■ PROVIDED INFORMATION:
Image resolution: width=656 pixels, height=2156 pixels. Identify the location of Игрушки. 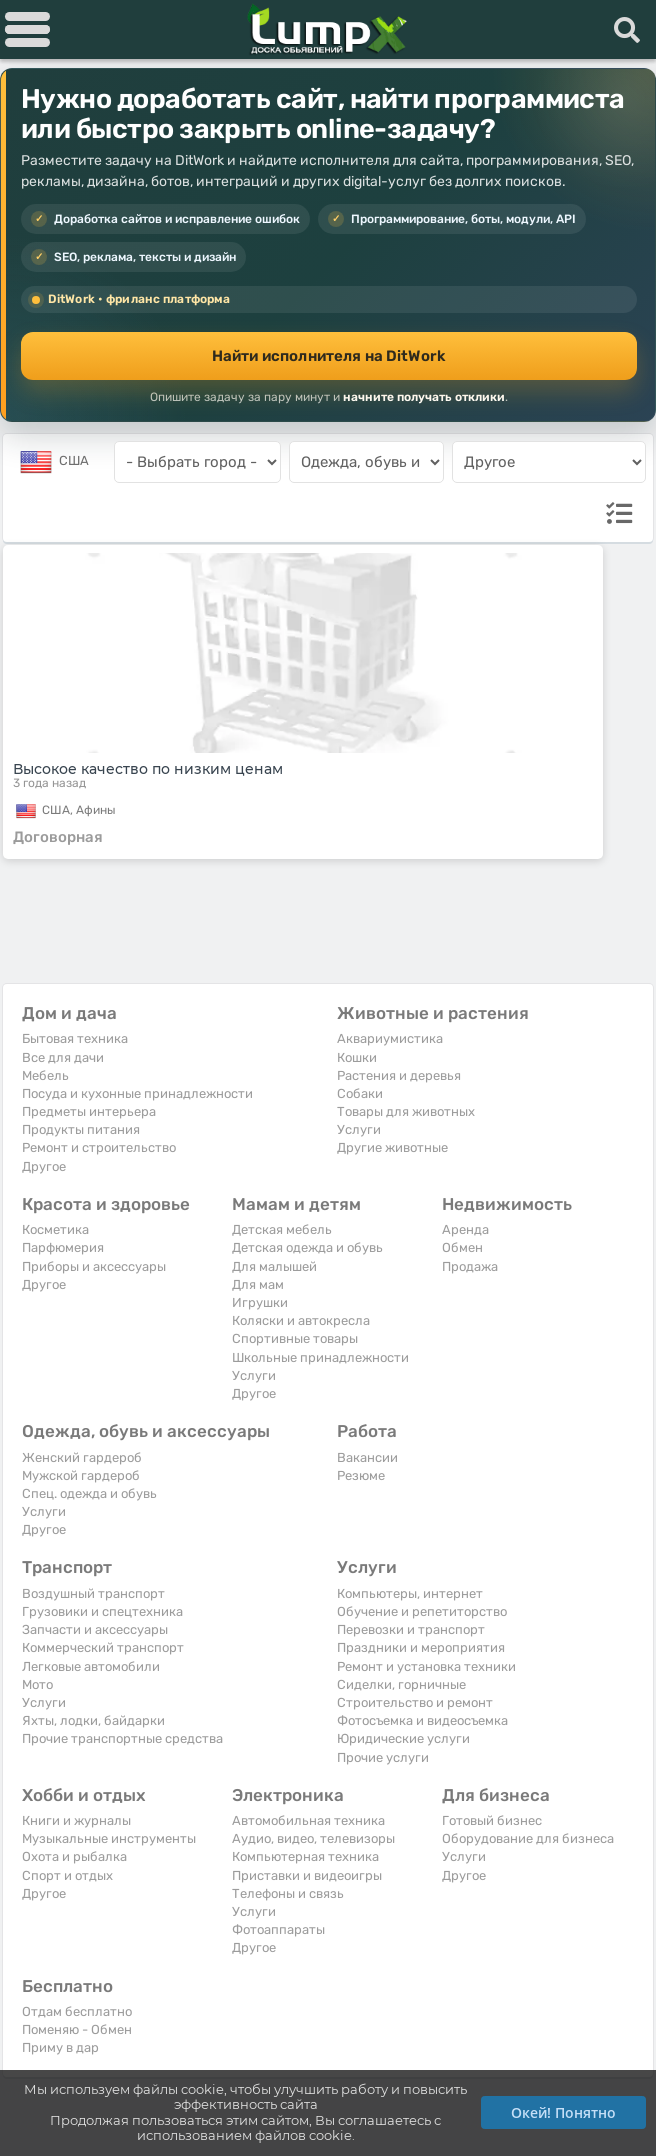
(260, 1302).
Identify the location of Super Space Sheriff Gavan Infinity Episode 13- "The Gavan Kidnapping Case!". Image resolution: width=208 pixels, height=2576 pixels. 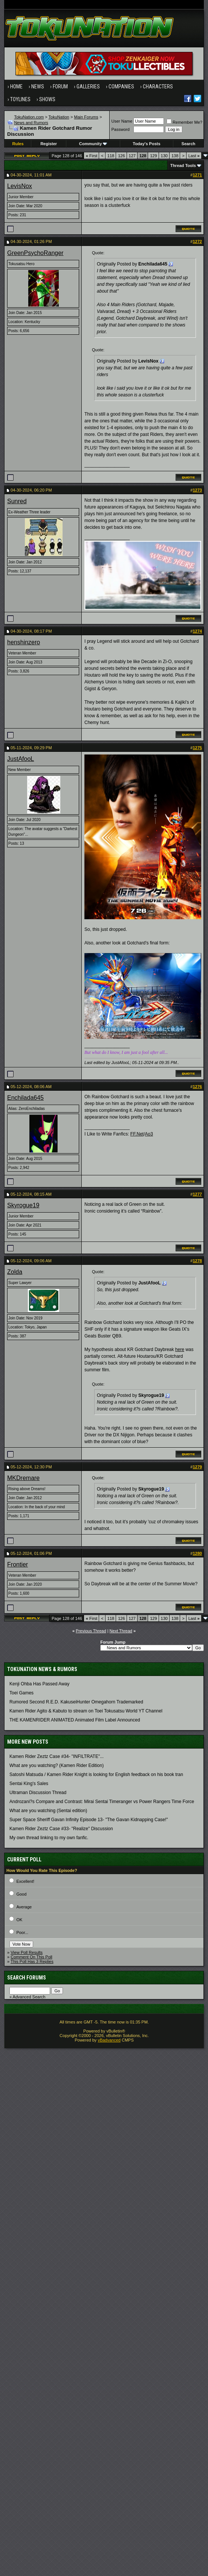
(88, 1819).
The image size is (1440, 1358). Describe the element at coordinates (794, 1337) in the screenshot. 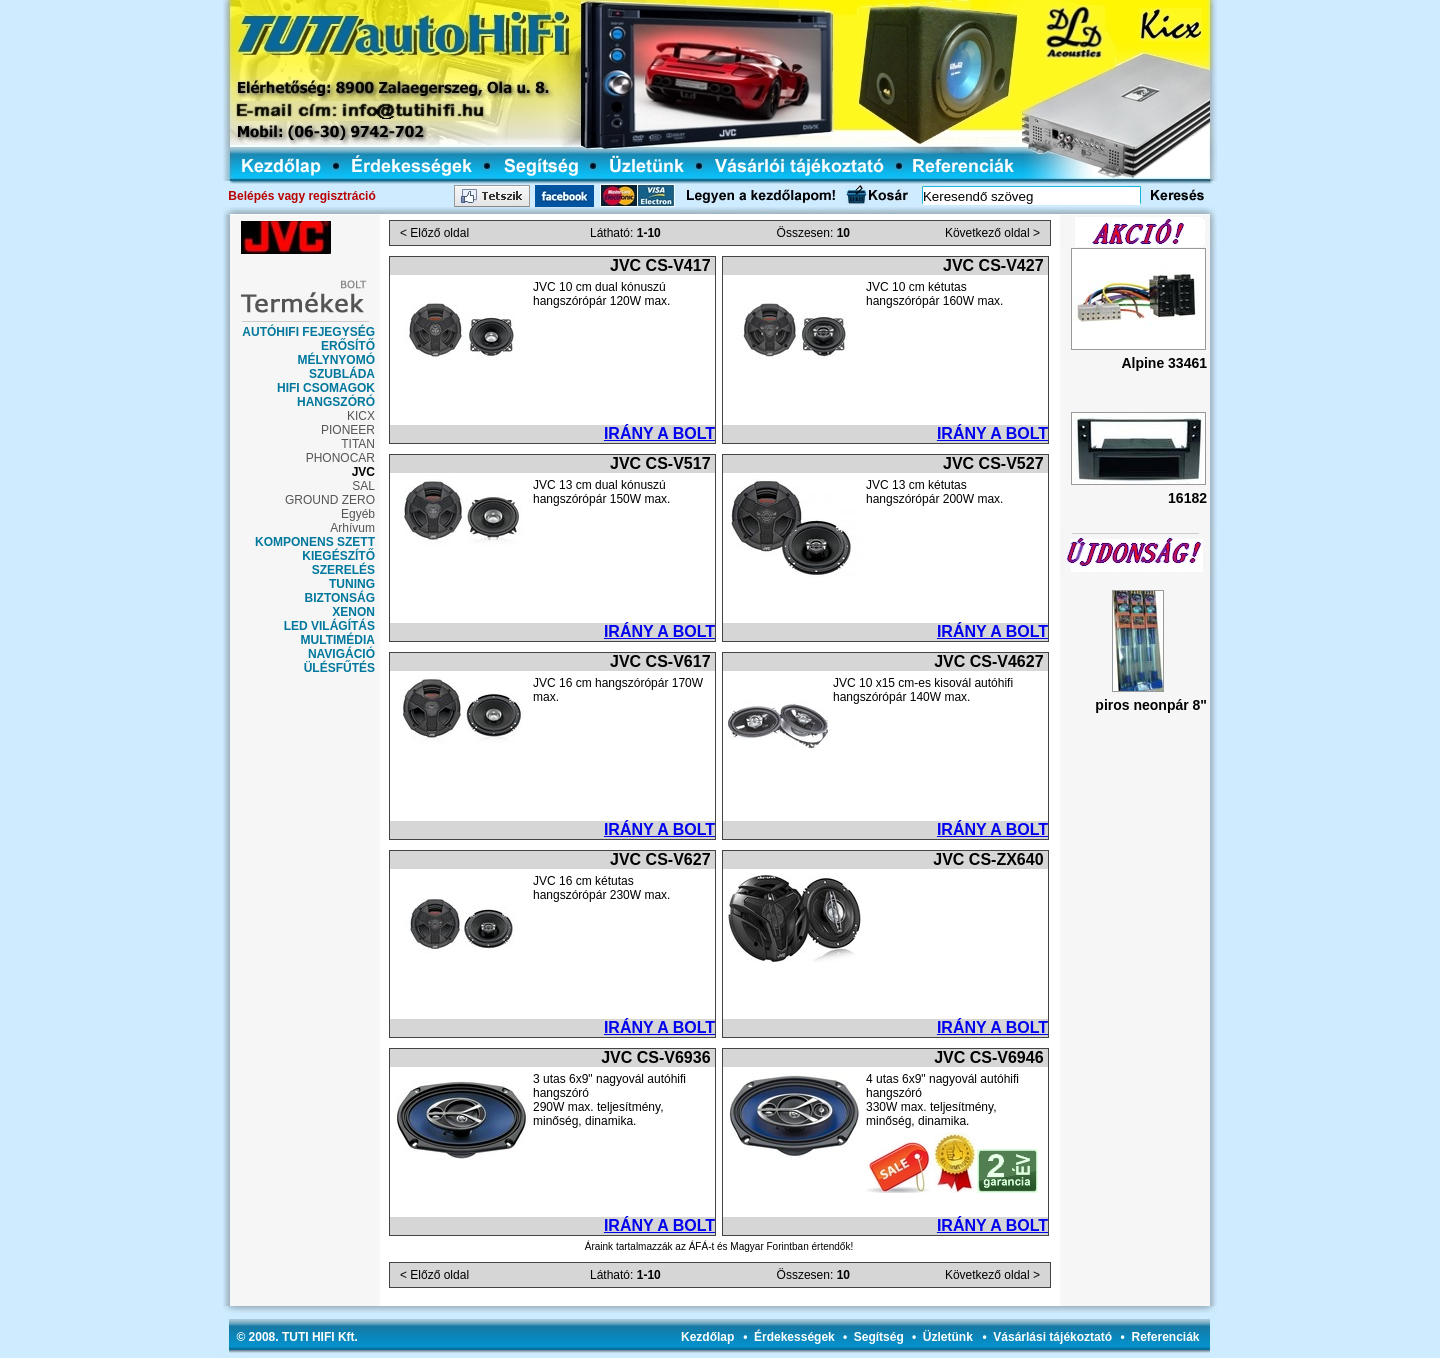

I see `Érdekességek` at that location.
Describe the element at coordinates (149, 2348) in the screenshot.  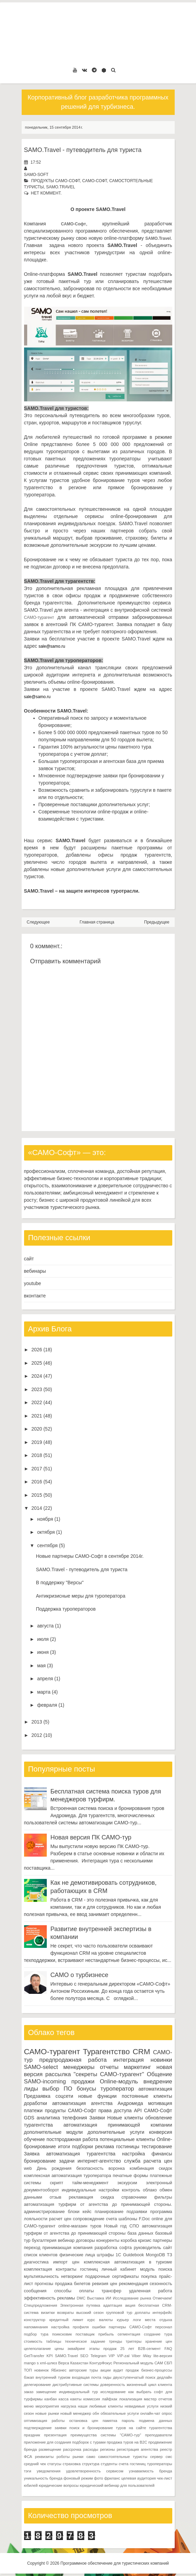
I see `B2B-сегмент` at that location.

■ TASK DIRECTIONS: Go through the listing above and retype each line exactly, apart from the pictures.

■ RESPONSE AREA:
Image resolution: width=656 pixels, height=2156 pixels. Identify the location of Игрушки. 
(260, 1302).
Identify the location of Super Space Sheriff Gavan Infinity Episode 13- "The Gavan Kidnapping Case!". Image resolution: width=208 pixels, height=2576 pixels. 
(88, 1819).
The image size is (1440, 1358). Describe the element at coordinates (794, 1337) in the screenshot. 

I see `Érdekességek` at that location.
Describe the element at coordinates (149, 2348) in the screenshot.  
I see `B2B-сегмент` at that location.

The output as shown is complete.